Let me give you a little word that so illustrates that. There was a man here in the church, God bless him—there’s a man here in the church that I was visiting with, talking with, and he happened to have the church envelope, a self-addressed church envelope, in which he had placed his pledge card. And so he said, “Pastor, it’ll save you ten cents,” or whatever it is that you have to pay for a self-addressed business envelope. He said, “It’ll save you ten cents if I just give it to you and you take it to the church.”
Well, I said, “Fine, we need the dime.” So he placed it in my hand. Well, I talked to him, I continued visiting with him. And I talked to him about the work of the Lord. I had no––I wasn’t thinking about his pledge card at all. I’d put it in my pocket, put it in my pocket, just like my giving. I put it in my pocket and I’d even forgotten about it. And I began talking to the man about the work of the Lord, and about our church, and about all we were trying to do for Jesus and how vital it was.
I was just talking to him, just out of my heart. You know what he did? He put his hand on my arm, he said, “Pastor, give me back that envelope. Give me back that envelope.” So I, I gave it back to him. He said, “Pastor, I’m ashamed of myself. I’m ashamed of myself.” He said, “I haven’t done anything worthy for the Lord. Give me back that envelope.” He said, “I’m going to fill out another card, and this one will be worthy of the Lord.” That’s the spirit of which I speak. Just to be a piece, a part, that’s not what God asks. It’s the whole of us.
My job ought to be serving Jesus. I may be, and then whatever I am at, I do that to pay expenses. I’m a CPA, or I’m a doctor, or I’m a lawyer, or I’m an accountant, or I am a clerk, or I’m a ditch digger, or I work in a store, or whatever it is, I do that to pay expenses, pay the mortgage on my home, feed my children. I do that to pay expenses. But my job is serving Jesus; all out for God. And my sweet people, when the Lord finds us like that, you’ll find that power in our midst of which He spake; God’s presence, and God’s healing, and God’s goodness, and God’s benedictory and heavenly remembrance with us every moment of the day, every step of the way. It’s a holiness. It’s a heavenliness. This is not philosophical or speculative. The realest thing in this world is the presence of God in a heart that is fully committed to Him [Matthew 28:20].
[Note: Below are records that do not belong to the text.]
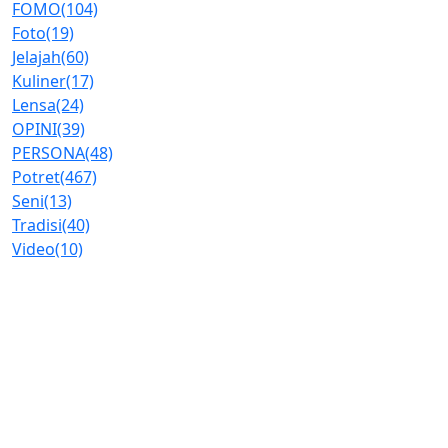
FOMO
(104)
Foto
(19)
Jelajah
(60)
Kuliner
(17)
Lensa
(24)
OPINI
(39)
PERSONA
(48)
Potret
(467)
Seni
(13)
Tradisi
(40)
Video
(10)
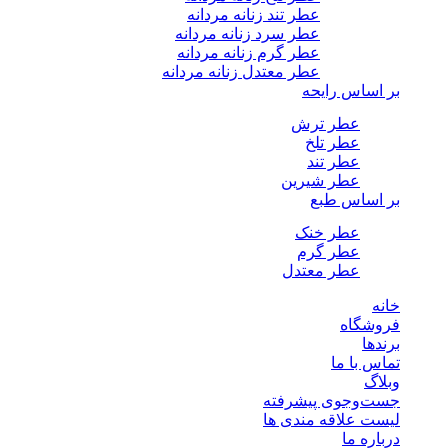
عطر تند زنانه مردانه
عطر سرد زنانه مردانه
عطر گرم زنانه مردانه
عطر معتدل زنانه مردانه
بر اساس رایحه
عطر ترش
عطر تلخ
عطر تند
عطر شیرین
بر اساس طبع
عطر خنک
عطر گرم
عطر معتدل
خانه
فروشگاه
برندها
تماس با ما
وبلاگ
جست‌وجوی پیشرفته
لیست علاقه مندی ها
درباره ما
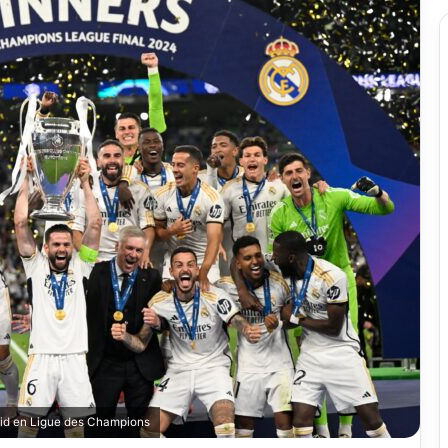
adrid en Ligue des Champions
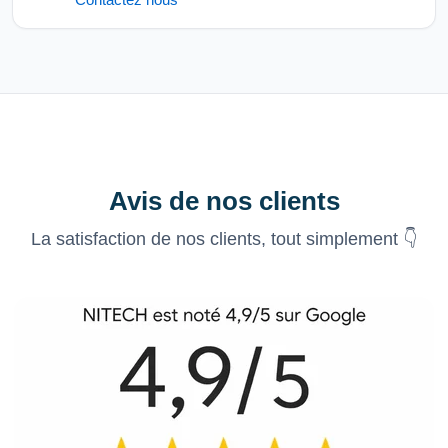
Avis de nos clients
La satisfaction de nos clients, tout simplement 👇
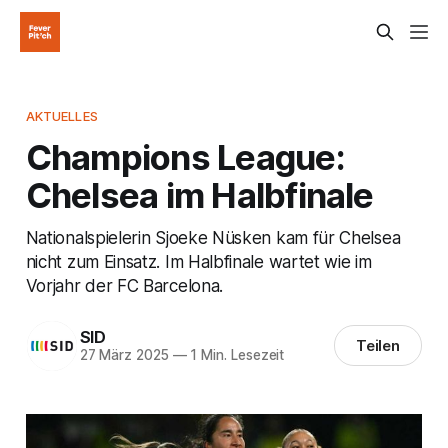
AKTUELLES
Champions League:
Chelsea im Halbfinale
Nationalspielerin Sjoeke Nüsken kam für Chelsea
nicht zum Einsatz. Im Halbfinale wartet wie im
Vorjahr der FC Barcelona.
SID
Teilen
27 März 2025
—
1 Min. Lesezeit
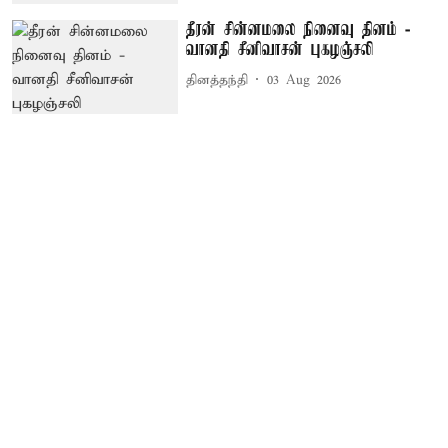
தீரன் சின்னமலை நினைவு தினம் -
வானதி சீனிவாசன் புகழஞ்சலி
தினத்தந்தி
03 Aug 2026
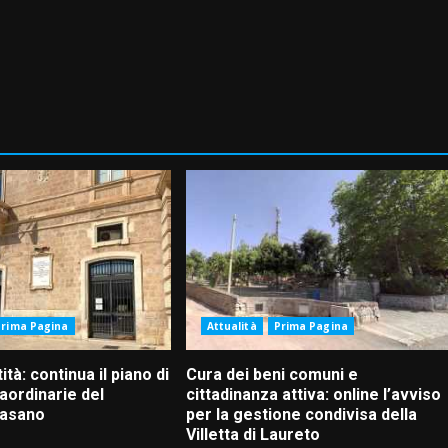
Prima Pagina
Attualità
Prima Pagina
ità: continua il piano di
Cura dei beni comuni e
aordinarie del
cittadinanza attiva: online l’avviso
Fasano
per la gestione condivisa della
Villetta di Laureto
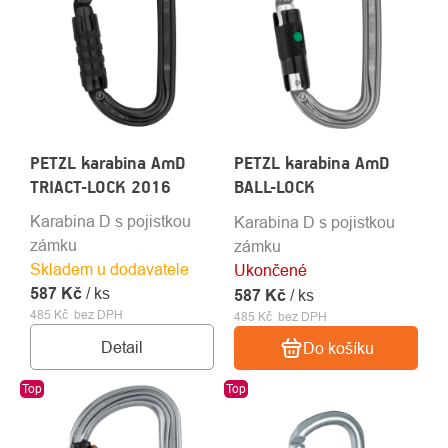
PETZL karabina AmD
PETZL karabina AmD
TRIACT-LOCK 2016
BALL-LOCK
Karabina D s pojistkou
Karabina D s pojistkou
zámku
zámku
Skladem u dodavatele
Ukončené
587 Kč
/ ks
587 Kč
/ ks
485 Kč bez DPH
485 Kč bez DPH
Detail
Do košíku
Top
Top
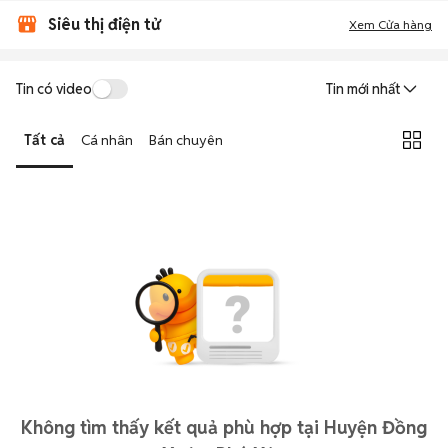
Siêu thị điện tử
Xem Cửa hàng
Tin có video
Tin mới nhất
Tất cả
Cá nhân
Bán chuyên
Không tìm thấy kết quả phù hợp tại Huyện Đồng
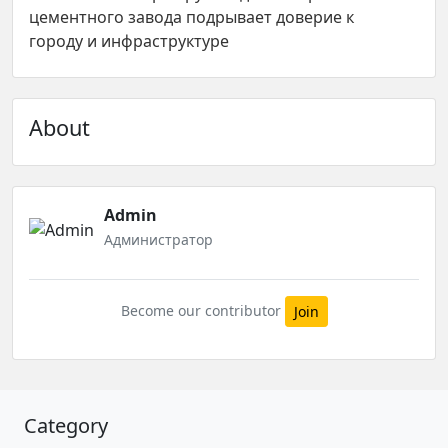
цементного завода подрывает доверие к
городу и инфраструктуре
About
Admin
Администратор
Become our contributor
Join
Category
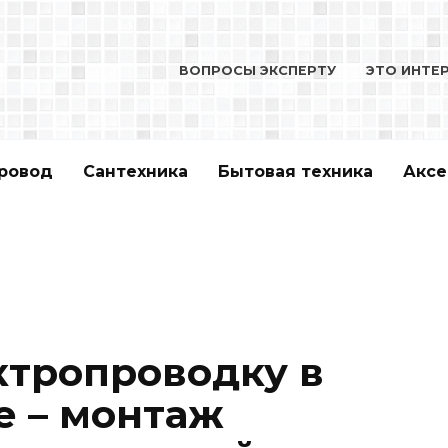
ВОПРОСЫ ЭКСПЕРТУ
ЭТО ИНТЕ
ровод
Сантехника
Бытовая техника
Аксе
ктропроводку в
е – монтаж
Our time is much spent. But it has blessed my soul today to try to deliver this sermon. We’re going to stand and sing our hymn in just a moment, and while we sing it, in this balcony all the way round, a family, a couple, or just you, giving your heart to the Lord, or putting your life with us in the church, or answering a call from heaven, come down that stairway, walk down that aisle, “Here I am, pastor, I am coming today.” Or in the press of people on this lower floor, into that aisle and down to the front, make the decision in your heart and come now. May the angels we preached about last Sunday night attend you in the way while you come, as we stand and as we sing.